< Home

Distributed VXLAN Gateway Deployment Using BGP EVPN

In distributed VXLAN gateway deployment using BGP EVPN, the control plane is responsible for VXLAN tunnel establishment and dynamic MAC address learning; the forwarding plane is responsible for intra-subnet known unicast packet forwarding, intra-subnet BUM packet forwarding, and inter-subnet packet forwarding. This mode supports IP route advertisement, MAC address advertisement, and ARP advertisement, and ARP broadcast suppression can be directly enabled. For details on the functions, see BGP EVPN Basic Principles.

The following VXLAN tunnel establishment uses an IPv4 over IPv4 network as an example. Table 1 shows the implementation differences between the other combinations of underlay and overlay networks and IPv4 over IPv4.
Table 1 Implementation differences

Combination Category

Implementation Difference

IPv6 over IPv4

  • When a VXLAN tunnel is established using BGP EVPN in inter-subnet interworking scenarios, if IRBv6 routes are used to advertise host IPv6 routes, NS multicast suppression can be directly configured on gateways and IPv6 VMs can be migrated. During VXLAN tunnel establishment, IRBv6 routes are used to flood ND entries between gateways.

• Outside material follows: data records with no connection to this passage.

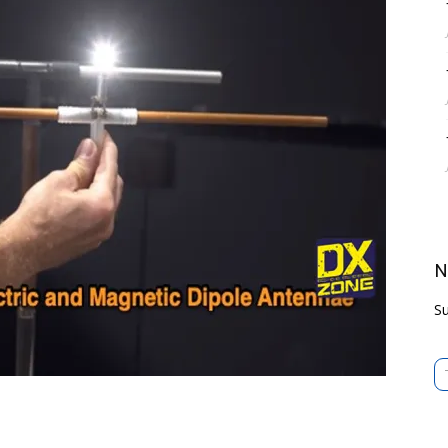
N
Su
Type 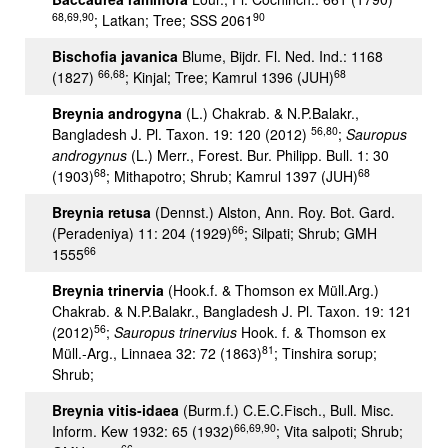
68,69,90
90
; Latkan; Tree; SSS 2061
Bischofia javanica
Blume, Bijdr. Fl. Ned. Ind.: 1168
66,68
68
(1827)
; Kinjal; Tree; Kamrul 1396 (JUH)
Breynia androgyna
(L.) Chakrab. & N.P.Balakr.,
56,80
Bangladesh J. Pl. Taxon. 19: 120 (2012)
;
Sauropus
androgynus
(L.) Merr., Forest. Bur. Philipp. Bull. 1: 30
68
68
(1903)
; Mithapotro; Shrub; Kamrul 1397 (JUH)
Breynia retusa
(Dennst.) Alston, Ann. Roy. Bot. Gard.
66
(Peradeniya) 11: 204 (1929)
; Silpati; Shrub; GMH
66
1555
Breynia trinervia
(Hook.f. & Thomson ex Müll.Arg.)
Chakrab. & N.P.Balakr., Bangladesh J. Pl. Taxon. 19: 121
56
(2012)
;
Sauropus trinervius
Hook. f. & Thomson ex
81
Müll.-Arg., Linnaea 32: 72 (1863)
; Tinshira sorup;
Shrub;
Breynia vitis-idaea
(Burm.f.) C.E.C.Fisch., Bull. Misc.
66,69,90
Inform. Kew 1932: 65 (1932)
; Vita salpoti; Shrub;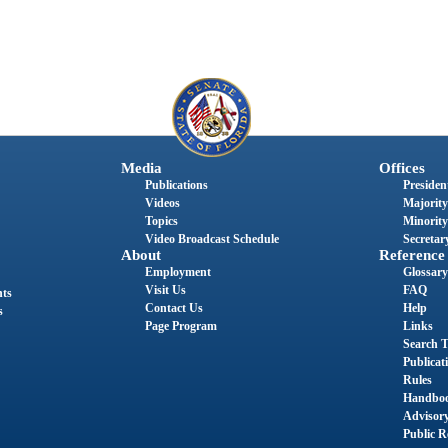
Media
Offices
Publications
President
Videos
Majority
Topics
Minority
Video Broadcast Schedule
Secretary
About
Reference
Employment
Glossary
Visit Us
FAQ
nts
Contact Us
Help
s
Page Program
Links
Search T
Publicat
Rules
Handbo
Advisor
Public R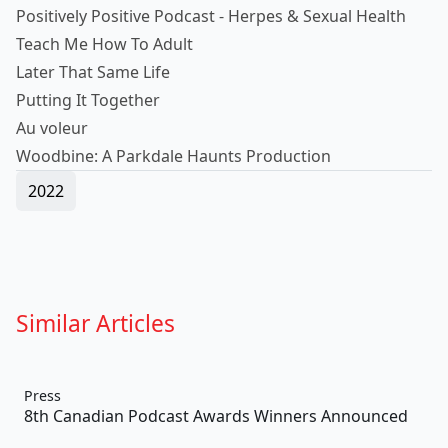
Positively Positive Podcast - Herpes & Sexual Health
Teach Me How To Adult
Later That Same Life
Putting It Together
Au voleur
Woodbine: A Parkdale Haunts Production
2022
Similar Articles
Press
8th Canadian Podcast Awards Winners Announced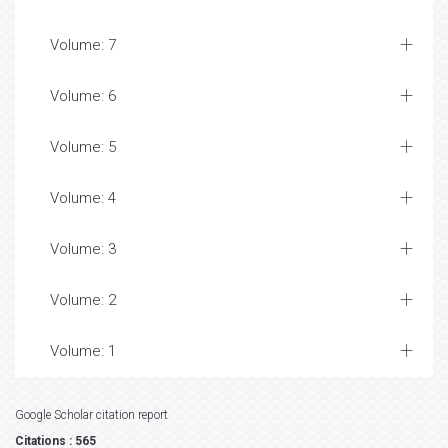
Volume: 7
Volume: 6
Volume: 5
Volume: 4
Volume: 3
Volume: 2
Volume: 1
Google Scholar citation report
Citations : 565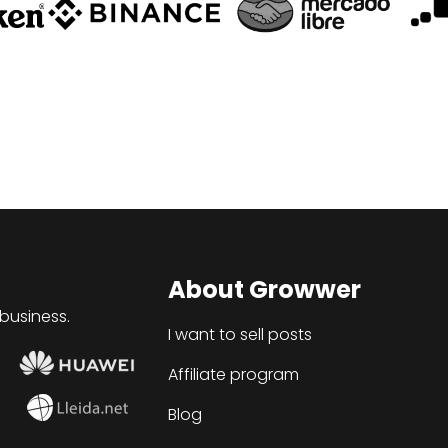
About Growwer
 business.
I want to sell posts
Affiliate program
Blog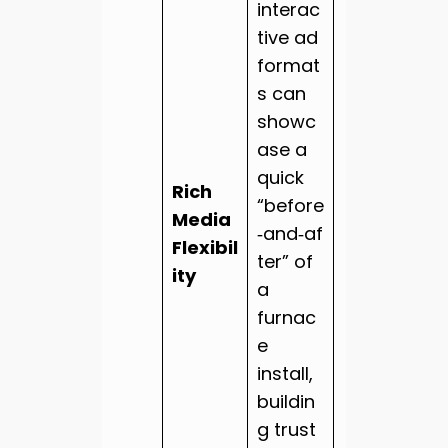
interac
tive ad
format
s can
showc
ase a
quick
Rich
“before
Media
‑and‑af
Flexibil
ter” of
ity
a
furnac
e
install,
buildin
g trust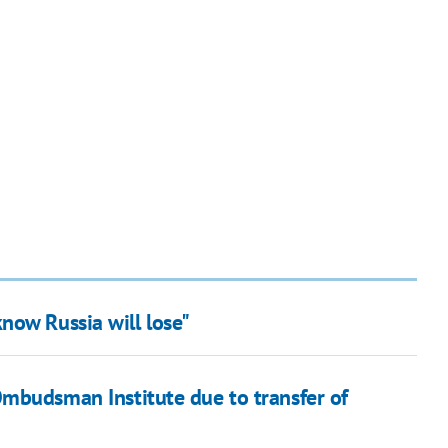
now Russia will lose"
mbudsman Institute due to transfer of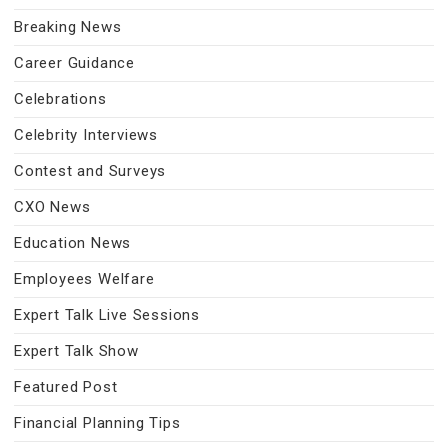
Breaking News
Career Guidance
Celebrations
Celebrity Interviews
Contest and Surveys
CXO News
Education News
Employees Welfare
Expert Talk Live Sessions
Expert Talk Show
Featured Post
Financial Planning Tips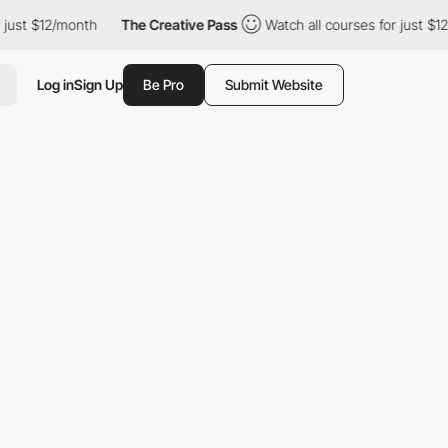
st $12/month
The Creative Pass
Watch all courses for just $12/m
Log in
Sign Up
Be Pro
Submit Website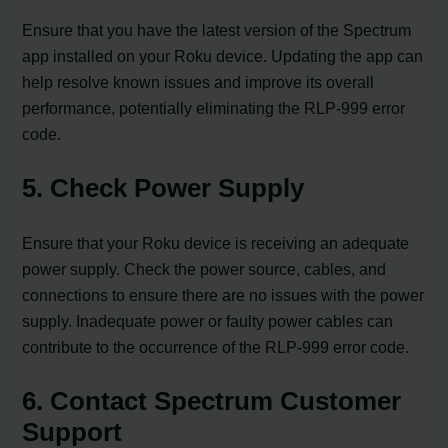
Ensure that you have the latest version of the Spectrum
app installed on your Roku device. Updating the app can
help resolve known issues and improve its overall
performance, potentially eliminating the RLP-999 error
code.
5. Check Power Supply
Ensure that your Roku device is receiving an adequate
power supply. Check the power source, cables, and
connections to ensure there are no issues with the power
supply. Inadequate power or faulty power cables can
contribute to the occurrence of the RLP-999 error code.
6. Contact Spectrum Customer
Support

  • During dynamic MAC address learning, a Layer 2 gateway learns the local host's MAC address by the neighbor discovery function. Hosts at both ends learn each other's MAC addresses by exchanging neighbor solicitation (NS) or neighbor advertisement (NA) packets.

  • During inter-subnet packet forwarding, a gateway must search the IPv6 routing table in the local L3VPN instance.

IPv4 over IPv6

Not supported

IPv6 over IPv6

Not supported

VXLAN Tunnel Establishment

A VXLAN tunnel is identified by a pair of VTEP IP addresses. During VXLAN tunnel establishment, the local and remote VTEPs attempt to obtain the IP addresses of each other. A VXLAN tunnel can be established if the IP addresses obtained are reachable at Layer 3. When BGP EVPN is used to dynamically establish a VXLAN tunnel, the local and remote VTEPs first establish a BGP EVPN peer relationship and then exchange BGP EVPN routes to transmit VNIs and VTEPs' IP addresses.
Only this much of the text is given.